Bridgeworks features in this article from Digitalisation World about the benefits of WAN Acceleration tackling slow cloud applications and Gen-AI.
April 30, 2024
Generative artificial intelligence (Gen-AI) is the latest technology craze, but David Linthicum, Author of ‘An Insider’s Guide to Cloud Computing’, and a contributor at InfoWorld, opines that most cloud-based generative AI performance stinks. What’s lacking is basic computer architecture best practices, making these systems quite sluggish. This issue can arise with any cloud-based application because of the effects of latency, packet loss and poor bandwidth utilisation.
As for generative AI’s sluggishness, he comments: “Performance is often an afterthought with generative AI development and deployment. Most deploying generative AI systems on the cloud -and even without the cloud – have yet to learn what the performance of their generative AI systems should be, take no steps to determine performance and end up complaining about the performance after deployment. Or, more often, the users complain, and then generative AI designers and developers complain to me.”
Phil Hill – a systems architect at Bridgeworks – explains that there was an incident in July 2023 with Photoshop’s generative AI that led users tweaking their routes or connectivity to get around sluggish performance. There may be many reasons for this occurrence, which could include Wide Area Network (WAN) congestion on specific WAN links. Sometimes SD-WAN can avoid the congestion on certain links, allowing to reconfigure and even out the workload.
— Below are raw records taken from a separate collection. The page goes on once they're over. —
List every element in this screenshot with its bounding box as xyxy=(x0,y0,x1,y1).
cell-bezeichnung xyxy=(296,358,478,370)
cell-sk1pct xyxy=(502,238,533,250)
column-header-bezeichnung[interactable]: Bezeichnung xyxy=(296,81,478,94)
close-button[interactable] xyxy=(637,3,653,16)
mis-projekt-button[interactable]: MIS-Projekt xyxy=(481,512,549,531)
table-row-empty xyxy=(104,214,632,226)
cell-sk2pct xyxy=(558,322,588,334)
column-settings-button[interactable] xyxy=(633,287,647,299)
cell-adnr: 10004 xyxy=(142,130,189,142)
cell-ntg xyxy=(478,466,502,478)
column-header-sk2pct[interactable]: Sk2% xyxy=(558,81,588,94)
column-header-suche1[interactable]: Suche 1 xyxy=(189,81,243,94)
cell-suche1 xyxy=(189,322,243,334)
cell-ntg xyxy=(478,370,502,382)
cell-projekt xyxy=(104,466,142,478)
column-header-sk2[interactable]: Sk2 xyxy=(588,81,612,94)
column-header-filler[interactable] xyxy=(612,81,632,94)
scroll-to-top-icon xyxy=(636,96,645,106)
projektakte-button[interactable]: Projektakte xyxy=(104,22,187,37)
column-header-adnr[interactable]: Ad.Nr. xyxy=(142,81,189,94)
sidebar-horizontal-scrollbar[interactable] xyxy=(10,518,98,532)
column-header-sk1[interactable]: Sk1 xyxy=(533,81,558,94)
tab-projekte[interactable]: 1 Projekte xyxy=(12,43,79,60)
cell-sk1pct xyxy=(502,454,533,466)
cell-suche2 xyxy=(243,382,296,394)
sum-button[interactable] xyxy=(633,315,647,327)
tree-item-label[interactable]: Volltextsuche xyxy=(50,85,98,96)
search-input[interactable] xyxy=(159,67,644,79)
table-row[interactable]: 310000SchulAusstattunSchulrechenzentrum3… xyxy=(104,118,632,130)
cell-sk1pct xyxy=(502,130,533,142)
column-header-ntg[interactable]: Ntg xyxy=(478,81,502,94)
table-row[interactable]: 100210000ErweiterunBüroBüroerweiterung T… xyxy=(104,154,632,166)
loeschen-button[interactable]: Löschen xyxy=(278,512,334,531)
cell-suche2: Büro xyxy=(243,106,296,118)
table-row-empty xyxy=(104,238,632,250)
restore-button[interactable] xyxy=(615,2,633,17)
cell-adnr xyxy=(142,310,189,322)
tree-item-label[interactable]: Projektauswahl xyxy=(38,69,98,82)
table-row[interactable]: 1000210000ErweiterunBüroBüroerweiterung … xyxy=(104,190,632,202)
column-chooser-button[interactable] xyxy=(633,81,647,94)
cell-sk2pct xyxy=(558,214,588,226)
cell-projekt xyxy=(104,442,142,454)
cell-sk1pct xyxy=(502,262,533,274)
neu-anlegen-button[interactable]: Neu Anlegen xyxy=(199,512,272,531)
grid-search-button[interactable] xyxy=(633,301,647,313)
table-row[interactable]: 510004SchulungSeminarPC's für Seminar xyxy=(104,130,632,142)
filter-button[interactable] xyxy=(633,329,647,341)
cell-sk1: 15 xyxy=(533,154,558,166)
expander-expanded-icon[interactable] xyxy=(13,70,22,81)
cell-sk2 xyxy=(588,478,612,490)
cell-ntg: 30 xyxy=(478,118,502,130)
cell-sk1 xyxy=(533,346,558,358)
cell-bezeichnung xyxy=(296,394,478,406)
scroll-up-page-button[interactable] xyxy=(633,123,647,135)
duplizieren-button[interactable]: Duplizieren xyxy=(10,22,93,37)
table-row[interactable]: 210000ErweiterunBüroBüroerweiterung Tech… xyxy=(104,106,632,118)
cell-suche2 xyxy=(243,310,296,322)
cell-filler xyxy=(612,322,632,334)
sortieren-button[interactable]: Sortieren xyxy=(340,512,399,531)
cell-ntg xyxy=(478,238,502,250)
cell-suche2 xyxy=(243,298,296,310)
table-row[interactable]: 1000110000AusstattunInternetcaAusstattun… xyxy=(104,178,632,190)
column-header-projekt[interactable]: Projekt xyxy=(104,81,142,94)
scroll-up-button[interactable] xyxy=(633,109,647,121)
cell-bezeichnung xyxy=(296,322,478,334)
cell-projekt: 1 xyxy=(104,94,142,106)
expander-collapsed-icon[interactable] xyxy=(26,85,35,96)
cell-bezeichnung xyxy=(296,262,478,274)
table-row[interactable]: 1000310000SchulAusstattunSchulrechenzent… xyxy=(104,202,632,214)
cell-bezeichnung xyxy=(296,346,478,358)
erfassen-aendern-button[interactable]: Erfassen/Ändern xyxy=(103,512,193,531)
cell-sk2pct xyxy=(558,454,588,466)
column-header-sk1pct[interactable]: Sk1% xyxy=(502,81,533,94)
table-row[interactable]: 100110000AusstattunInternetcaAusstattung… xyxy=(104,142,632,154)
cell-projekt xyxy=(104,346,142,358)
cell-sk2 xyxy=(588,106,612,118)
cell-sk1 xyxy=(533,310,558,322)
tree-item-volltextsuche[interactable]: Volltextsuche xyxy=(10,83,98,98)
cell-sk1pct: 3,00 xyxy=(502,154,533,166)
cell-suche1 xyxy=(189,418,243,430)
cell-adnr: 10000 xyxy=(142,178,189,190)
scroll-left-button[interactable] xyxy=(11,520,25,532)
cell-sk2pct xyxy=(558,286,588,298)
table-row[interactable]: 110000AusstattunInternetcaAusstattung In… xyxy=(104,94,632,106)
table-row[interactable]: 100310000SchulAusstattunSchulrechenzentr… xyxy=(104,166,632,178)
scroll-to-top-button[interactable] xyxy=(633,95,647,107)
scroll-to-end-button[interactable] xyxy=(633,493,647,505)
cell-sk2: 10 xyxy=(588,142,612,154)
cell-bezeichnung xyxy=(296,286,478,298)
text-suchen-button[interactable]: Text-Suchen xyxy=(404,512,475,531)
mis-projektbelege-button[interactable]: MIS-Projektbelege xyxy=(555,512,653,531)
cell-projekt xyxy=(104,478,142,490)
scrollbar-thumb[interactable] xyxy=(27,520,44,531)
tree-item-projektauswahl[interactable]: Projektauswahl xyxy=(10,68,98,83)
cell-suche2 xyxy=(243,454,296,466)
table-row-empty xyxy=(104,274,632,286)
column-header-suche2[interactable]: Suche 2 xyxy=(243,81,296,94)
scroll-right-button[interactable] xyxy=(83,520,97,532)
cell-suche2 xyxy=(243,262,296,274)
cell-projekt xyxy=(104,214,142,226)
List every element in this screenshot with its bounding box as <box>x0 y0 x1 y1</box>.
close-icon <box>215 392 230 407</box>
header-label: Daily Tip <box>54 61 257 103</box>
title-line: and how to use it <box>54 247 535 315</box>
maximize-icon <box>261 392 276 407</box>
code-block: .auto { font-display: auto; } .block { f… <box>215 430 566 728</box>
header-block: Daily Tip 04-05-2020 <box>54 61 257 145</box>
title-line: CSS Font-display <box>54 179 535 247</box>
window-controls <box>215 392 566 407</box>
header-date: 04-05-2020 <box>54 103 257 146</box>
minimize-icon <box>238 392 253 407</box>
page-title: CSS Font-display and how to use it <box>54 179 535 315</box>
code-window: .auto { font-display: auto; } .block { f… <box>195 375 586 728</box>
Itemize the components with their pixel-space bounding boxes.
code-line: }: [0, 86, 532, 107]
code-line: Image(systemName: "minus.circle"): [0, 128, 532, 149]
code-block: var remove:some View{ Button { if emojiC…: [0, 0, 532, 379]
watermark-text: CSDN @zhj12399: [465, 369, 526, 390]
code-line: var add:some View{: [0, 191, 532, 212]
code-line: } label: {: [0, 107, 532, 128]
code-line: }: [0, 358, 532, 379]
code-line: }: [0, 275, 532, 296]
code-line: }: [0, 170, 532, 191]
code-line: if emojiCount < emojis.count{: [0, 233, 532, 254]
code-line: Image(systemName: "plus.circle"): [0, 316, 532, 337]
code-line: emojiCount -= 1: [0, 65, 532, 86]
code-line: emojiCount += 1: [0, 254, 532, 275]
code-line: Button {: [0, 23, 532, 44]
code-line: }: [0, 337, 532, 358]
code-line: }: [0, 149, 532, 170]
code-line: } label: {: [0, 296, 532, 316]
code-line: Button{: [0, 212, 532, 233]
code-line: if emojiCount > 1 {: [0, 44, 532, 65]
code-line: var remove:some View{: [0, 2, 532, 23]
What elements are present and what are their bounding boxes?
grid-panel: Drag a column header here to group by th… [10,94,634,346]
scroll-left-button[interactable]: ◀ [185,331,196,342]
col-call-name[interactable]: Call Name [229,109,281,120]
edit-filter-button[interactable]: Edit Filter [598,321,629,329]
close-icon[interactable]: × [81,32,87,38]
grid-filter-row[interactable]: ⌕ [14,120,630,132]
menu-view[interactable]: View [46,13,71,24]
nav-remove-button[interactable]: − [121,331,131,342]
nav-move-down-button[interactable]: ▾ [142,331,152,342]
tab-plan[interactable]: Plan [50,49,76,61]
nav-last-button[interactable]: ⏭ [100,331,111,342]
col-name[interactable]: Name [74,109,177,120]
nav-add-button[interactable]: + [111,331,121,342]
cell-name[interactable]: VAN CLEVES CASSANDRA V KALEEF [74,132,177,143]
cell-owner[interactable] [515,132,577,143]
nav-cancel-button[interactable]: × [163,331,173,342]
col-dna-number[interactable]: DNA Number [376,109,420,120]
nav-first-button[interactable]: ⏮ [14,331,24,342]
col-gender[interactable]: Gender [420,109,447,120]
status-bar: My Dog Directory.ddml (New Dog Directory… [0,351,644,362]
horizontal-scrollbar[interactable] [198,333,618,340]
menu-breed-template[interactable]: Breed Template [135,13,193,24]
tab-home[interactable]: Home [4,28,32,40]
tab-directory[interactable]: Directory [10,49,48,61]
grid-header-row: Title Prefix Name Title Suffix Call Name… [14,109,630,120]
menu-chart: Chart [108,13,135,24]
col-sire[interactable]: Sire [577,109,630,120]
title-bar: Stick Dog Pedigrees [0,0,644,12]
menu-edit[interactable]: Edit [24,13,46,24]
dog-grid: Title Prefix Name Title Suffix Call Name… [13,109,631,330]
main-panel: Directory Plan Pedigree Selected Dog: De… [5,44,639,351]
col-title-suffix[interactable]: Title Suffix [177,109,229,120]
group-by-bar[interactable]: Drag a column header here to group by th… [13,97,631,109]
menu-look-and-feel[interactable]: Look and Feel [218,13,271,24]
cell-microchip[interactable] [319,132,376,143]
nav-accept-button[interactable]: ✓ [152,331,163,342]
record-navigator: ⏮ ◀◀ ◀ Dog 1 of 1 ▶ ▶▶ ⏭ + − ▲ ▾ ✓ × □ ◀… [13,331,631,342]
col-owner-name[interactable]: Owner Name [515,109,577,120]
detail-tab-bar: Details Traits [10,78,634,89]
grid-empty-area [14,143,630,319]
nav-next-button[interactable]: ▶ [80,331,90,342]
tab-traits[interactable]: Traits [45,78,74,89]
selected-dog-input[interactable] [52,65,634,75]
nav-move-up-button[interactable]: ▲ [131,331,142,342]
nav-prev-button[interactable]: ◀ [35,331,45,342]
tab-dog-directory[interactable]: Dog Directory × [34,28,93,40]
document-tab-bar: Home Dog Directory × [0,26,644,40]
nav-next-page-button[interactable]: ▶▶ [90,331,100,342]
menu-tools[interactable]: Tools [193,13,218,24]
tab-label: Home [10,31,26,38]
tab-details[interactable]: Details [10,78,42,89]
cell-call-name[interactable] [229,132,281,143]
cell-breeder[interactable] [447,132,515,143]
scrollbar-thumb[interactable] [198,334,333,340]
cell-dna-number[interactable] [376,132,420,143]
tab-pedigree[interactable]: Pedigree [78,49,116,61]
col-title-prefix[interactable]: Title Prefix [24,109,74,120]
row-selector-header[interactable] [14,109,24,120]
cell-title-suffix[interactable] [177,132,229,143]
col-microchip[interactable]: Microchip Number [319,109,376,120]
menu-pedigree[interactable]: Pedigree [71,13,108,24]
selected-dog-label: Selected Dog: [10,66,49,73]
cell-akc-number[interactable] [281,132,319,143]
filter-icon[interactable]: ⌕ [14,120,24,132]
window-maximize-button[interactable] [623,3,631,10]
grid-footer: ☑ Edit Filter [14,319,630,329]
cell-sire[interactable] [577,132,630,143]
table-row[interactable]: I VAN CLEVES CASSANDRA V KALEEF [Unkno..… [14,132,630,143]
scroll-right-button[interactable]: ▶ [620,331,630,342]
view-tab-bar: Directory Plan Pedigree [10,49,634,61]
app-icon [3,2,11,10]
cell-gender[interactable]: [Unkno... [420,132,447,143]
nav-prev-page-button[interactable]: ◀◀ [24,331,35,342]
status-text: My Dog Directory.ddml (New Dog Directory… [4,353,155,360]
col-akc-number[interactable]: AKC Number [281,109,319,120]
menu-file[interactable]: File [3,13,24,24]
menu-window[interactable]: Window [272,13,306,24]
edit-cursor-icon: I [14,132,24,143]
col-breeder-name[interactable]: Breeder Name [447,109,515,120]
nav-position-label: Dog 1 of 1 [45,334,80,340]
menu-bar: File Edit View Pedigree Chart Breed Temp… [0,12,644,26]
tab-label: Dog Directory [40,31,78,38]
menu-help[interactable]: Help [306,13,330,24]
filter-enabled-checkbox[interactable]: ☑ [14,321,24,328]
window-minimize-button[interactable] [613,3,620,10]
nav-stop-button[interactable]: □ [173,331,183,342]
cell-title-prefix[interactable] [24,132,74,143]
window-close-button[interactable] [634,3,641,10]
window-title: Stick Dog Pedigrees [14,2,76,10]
He adds: “Forgetting AI for the moment, let’s remember why software is written. Basically, need is the mother of invention. What we are seeing is a plethora of new apps and solutions on a monthly basis addressing some sort of perceived need. However, the author of such systems only has specific tools in his toolbox – the ones he owns or understands.”
Creating trade-offs
This means, that while there are many ways of doing things, a comparison with two vastly different methods will lead to trade-offs between them. Like with any network, the more people sharing, the slower the network can become because bandwidth becomes apportioned to each connected user. Then again, the spectres of latency and packet loss may also be playing a role – as expressed by Linthicum.
Hill finds that the systems moving the most data will suffer the most, and it will be especially evident when they are geographically separated over large distances from each other.
“You also have to remember though that the AI itself is doing a few things to process the request – broadly it needs to understand the request, synthesise plausible responses, assess accuracy and ethical implications and respond,” he explains.
Processing sluggishness
Consider, as well, that when the hardware processing is shared, there is bound to be some processing latency as there will be lots of service requests. This is a fact of processing data and hardware performance. “It’s only when we transfer data that we can improve the outcome by using WAN Acceleration,” he advises.
Performance is, nevertheless, seen as an afterthought in many cases – including with generative AI development and deployment. So, at this juncture, he notes Abraham Maslow’s comment: “If the only tool you have is a hammer, you tend to see every problem as a nail.” With regard to cloud applications more broadly, when the app relies heavily on database usage or distance related to data transfers, then similar issues of sluggishness can occur.
Determining performance
So, how should organisations determine what the performance should be of their cloud-based applications – including Gen-AI? His advice is to go back to basics because organisations should be aiming to establish some key performance indicators (KPIs). This requires them to research how people are currently completing a task, and how they can improve on their efficiency by doing something differently. They should also consider how long the task takes to complete, and how easy or painful the experience is. By analysing what works well and what doesn’t, performance improvements can be attained.
With regard to performance, Hill says technologies such as SD-WANs and WAN Optimisation can resolve some cloud performance issues for Gen-AI and for cloud-based applications. This could be to the extent that the transfer of dispersed data can be sped up using these, but not database queries and generative processes.
Better results
However, they can’t achieve the same results as WAN Acceleration. Hill explains: “Where data transfer has been identified as the bottleneck, and where the bandwidth is only minimally used, 90% bandwidth utilisation, using our PORTrockIT WAN and data acceleration appliances, but each case will be different.”
He recommends that organisations should assess the WAN needs of their cloud-based applications – including GEN-AI. This requires an investigation in how much data an organisation needs to transfer in order to specify their WAN bandwidth requirements. To start with, this is about analysing how many megabytes per second they need to transfer to do this.
He then advises that there should be a need to request bandwidths in excess of the current usage requirements. As part of the performance improvement, they should also consider WAN Acceleration technology to mitigate latencies of 5ms or higher.